Cloud Runner nodded. ‘There must be a gathering,’ he said.

T
WO
H
EADS
T
ALKING
saw a commotion break out across the square. A squad of bluecoats forced the maimed beggars to one side. People were crushed underfoot as they pushed through the throng like a blade through flesh.

The librarian dropped back toward the entrance of a tavern. A surly bravo with fresh-scarred cheeks came too close. He raised his truncheon to strike Two Heads Talking, obviously perceiving him as one of the throng. It bounced off the carapace of his Terminator armour. The bluecoat squinted in astonishment at him, and then backed away.

A palanquin borne by two squat, shaven-headed men in brown uniforms moved through the path cleared by the bully-boys. Two Heads Talking looked at the sign of a four-armed man on its side and a thrill of fear passed through him. His worst suspicions were justified.

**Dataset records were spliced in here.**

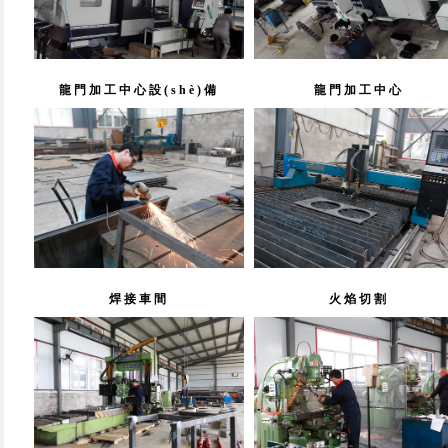
龍門加工中心設(shè)備
龍門加工中心
焊接車間
火焰切割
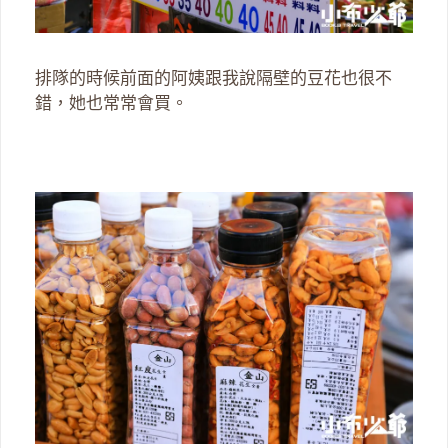
排隊的時候前面的阿姨跟我說隔壁的豆花也很不
錯，她也常常會買。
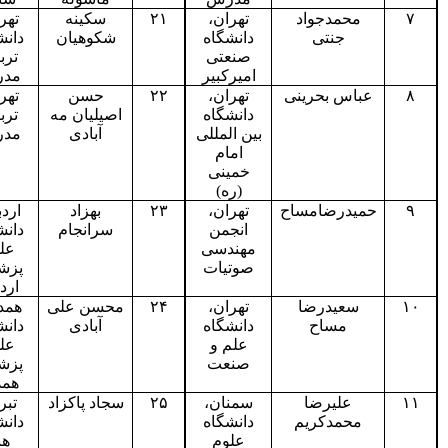
محمدجواد
تهران،
۲۱
سکینه
تهران،
جنتی
دانشگاه
شکوهیان
دانشگاه
صنعتی
تربیت
امیرکبیر
مدرس
عباس بحرینی
تهران،
۲۲
حسن
تهران،
دانشگاه
اصیلیان مه
تربیت
بین المللی
آبادی
مدرس
امام
خمینی
(ره)
حمیدرضامساح
تهران،
۲۳
بهزاد
اردبیل،
انجمن
سرانجام
دانشگاه
مهندسی
علوم
صوتیات
پزشکی
اردبیل
سعیدرضا
تهران،
۲۴
محسن علی
همدان،
مساح
دانشگاه
آبادی
دانشگاه
علم و
علوم
صنعت
پزشکی
همدان
علیرضا
سمنان،
۲۵
سجاد پاکزاد
تبریز،
محمدکریم
دانشگاه
دانشگاه
علوم
هنر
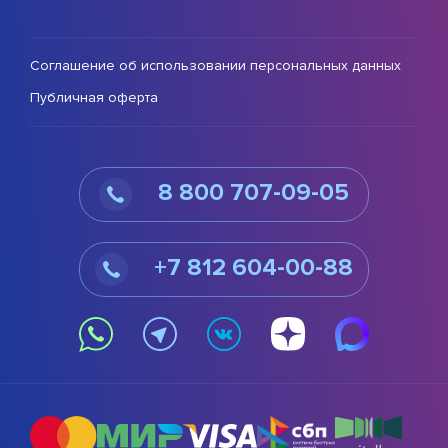
Соглашение об использовании персональных данных
Публичная оферта
8 800 707-09-05
+7 812 604-00-88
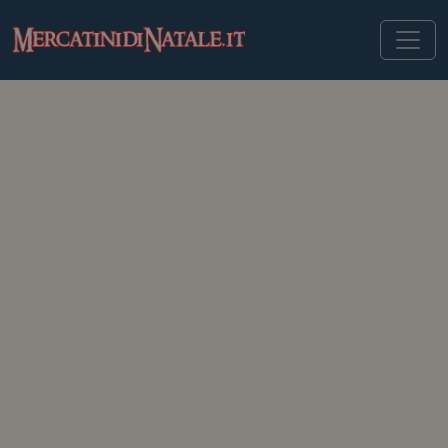
MERCATINIDINATALE.IT
>
MERCATINI DI NATALE IN SLOVENIA
>
BLED
Mercatini di Natale di Bled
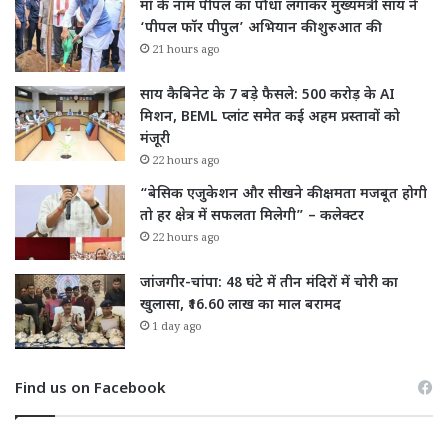
माँ के नाम पीपल का पौधा लगाकर मुख्यमंत्री साय ने
‘पीपल फॉर पीपुल’ अभियान की शुरुआत की
21 hours ago
साय कैबिनेट के 7 बड़े फैसले: 500 करोड़ के AI
मिशन, BEML प्लांट समेत कई अहम प्रस्तावों को
मंजूरी
22 hours ago
“बेसिक एजुकेशन और सीखने की क्षमता मजबूत होगी
तो हर क्षेत्र में सफलता मिलेगी” – कलेक्टर
22 hours ago
जांजगीर-चांपा: 48 घंटे में तीन मंदिरों में चोरी का
खुलासा, ₹16.60 लाख का माल बरामद
1 day ago
Find us on Facebook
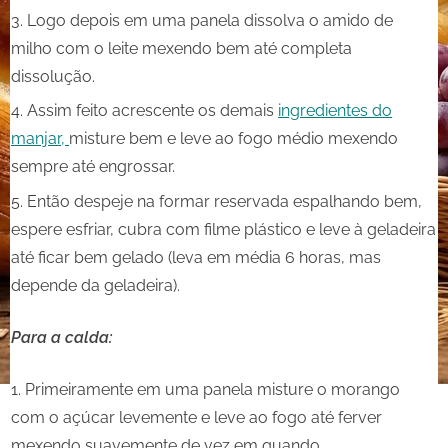
Logo depois em uma panela dissolva o amido de
milho com o leite mexendo bem até completa
dissolução.
Assim feito acrescente os demais
ingredientes do
manjar,
misture bem e leve ao fogo médio mexendo
sempre até engrossar.
Então despeje na formar reservada espalhando bem,
espere esfriar, cubra com filme plástico e leve à geladeira
até ficar bem gelado (leva em média 6 horas, mas
depende da geladeira).
Para a calda:
Primeiramente em uma panela misture o morango
com o açúcar levemente e leve ao fogo até ferver
mexendo suavemente de vez em quando.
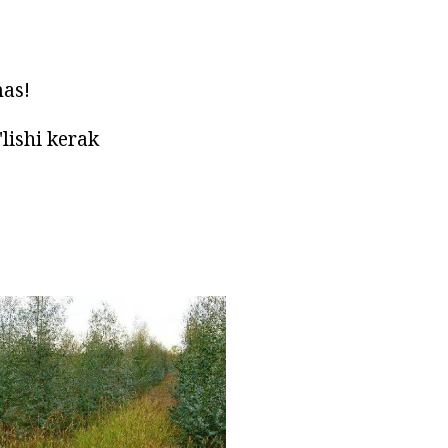
mas!
'lishi kerak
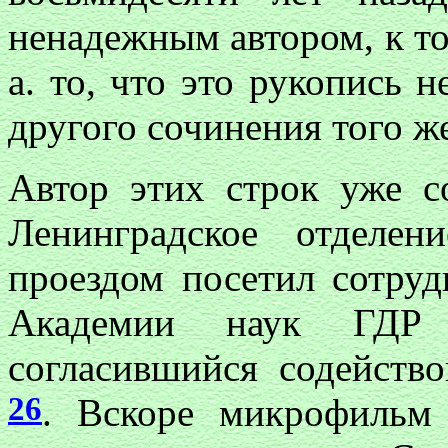
ненадежным автором, к то
а. то, что это рукопись 
другого сочинения того же
Автор этих строк уже со
Ленинградское отделен
проездом посетил сотруд
Академии наук ГДР
согласившийся содейств
26
. Вскоре микрофильм 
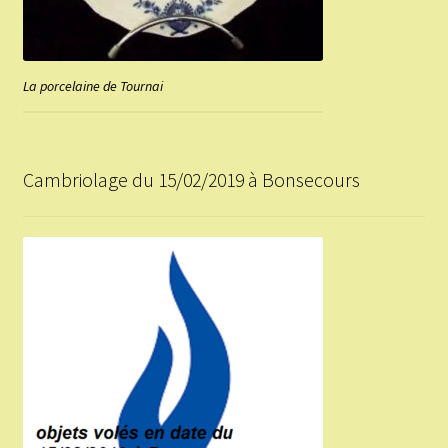
La porcelaine de Tournai
Cambriolage du 15/02/2019 à Bonsecours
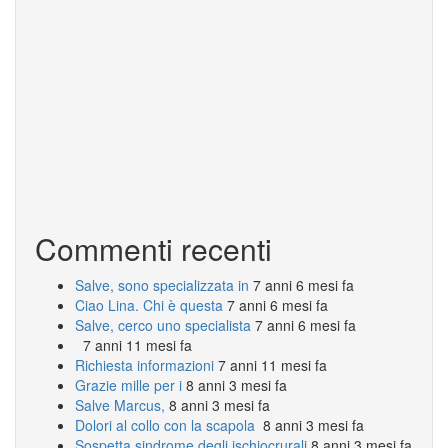
Commenti recenti
Salve, sono specializzata in
7 anni 6 mesi fa
Ciao Lina. Chi è questa
7 anni 6 mesi fa
Salve, cerco uno specialista
7 anni 6 mesi fa
7 anni 11 mesi fa
Richiesta informazioni
7 anni 11 mesi fa
Grazie mille per i
8 anni 3 mesi fa
Salve Marcus,
8 anni 3 mesi fa
Dolori al collo con la scapola
8 anni 3 mesi fa
Sospetta sindrome degli ischiocrurali
8 anni 3 mesi fa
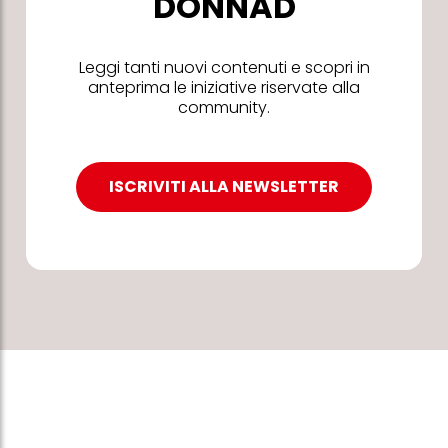
DONNAD
Leggi tanti nuovi contenuti e scopri in
anteprima le iniziative riservate alla
community.
ISCRIVITI ALLA NEWSLETTER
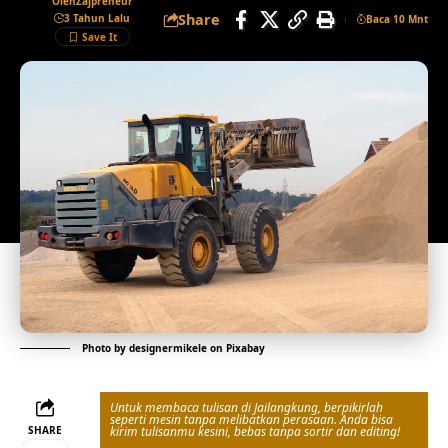
Oleh
Zajpreneur
Share
3 Tahun Lalu
Baca 10 Mnt
Photo by
designermikele
on
Pixabay
Untuk membaca tulisan di Jailangkung, berpikirlah
seperti mesin tanpa melibatkan perasaan. Anda bisa
SHARE
kirim tulisanmu kesini, bebas tanpa sortir dan editing!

‘Alms, elder, give us alms,’ the crowd pleaded, voices merging into one mighty roar. Many had abased themselves and kneeled, stumps and grasping hands outstretched in supplication towards the palanquin.

A curtain in its side was pulled back, and a short, fat man stepped out. His pale skin had a bluish tint, and he was wearing a rich suit of black cloth, a white waistcoat and high, black leather boots. A four-armed pendant dangled from a chain hanging around his neck. His head was totally hairless, and he had piercing black eyes. He gazed out at the crowd and smiled gloatingly, great jowls rippling backward to give him a dozen small chins.